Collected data

----------

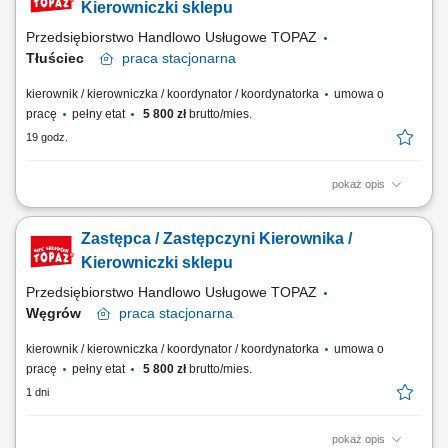
wyniki sprzedażowe sklepu i realizację określonych celów
Kierowniczki sklepu
biznesowych; zarządzanie...
Przedsiębiorstwo Handlowo Usługowe TOPAZ
Tłuściec
praca
stacjonarna
kierownik / kierowniczka / koordynator / koordynatorka
umowa o
pracę
pełny etat
5 800 zł
brutto/mies.
19 godz.
pokaż opis
Twoje główne zadania: efektywna współpraca z
Kierownikiem/Kierowniczką w zarządzaniu sklepem; wsparcie w
Zastępca / Zastępczyni Kierownika /
organizacji pracy zespołu i planowaniu grafików pracy; współpraca w
realizacji wyników sprzedażowych sklepu; współpraca w zadaniach
Kierowniczki sklepu
związanych z zarządzaniem asortymentem,...
Przedsiębiorstwo Handlowo Usługowe TOPAZ
Węgrów
praca
stacjonarna
kierownik / kierowniczka / koordynator / koordynatorka
umowa o
pracę
pełny etat
5 800 zł
brutto/mies.
1 dni
pokaż opis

----------

A verbatim copy of every record is to be produced, and pictures are to be excluded from it.

wyniki sprzedażowe sklepu i realizację określonych celów
Kierowniczki sklepu
biznesowych; zarządzanie...
Przedsiębiorstwo Handlowo Usługowe TOPAZ
Tłuściec
praca
stacjonarna
kierownik / kierowniczka / koordynator / koordynatorka
umowa o
pracę
pełny etat
5 800 zł
brutto/mies.
19 godz.
pokaż opis
Twoje główne zadania: efektywna współpraca z
Kierownikiem/Kierowniczką w zarządzaniu sklepem; wsparcie w
Zastępca / Zastępczyni Kierownika /
organizacji pracy zespołu i planowaniu grafików pracy; współpraca w
realizacji wyników sprzedażowych sklepu; współpraca w zadaniach
Kierowniczki sklepu
związanych z zarządzaniem asortymentem,...
Przedsiębiorstwo Handlowo Usługowe TOPAZ
Węgrów
praca
stacjonarna
kierownik / kierowniczka / koordynator / koordynatorka
umowa o
pracę
pełny etat
5 800 zł
brutto/mies.
1 dni
pokaż opis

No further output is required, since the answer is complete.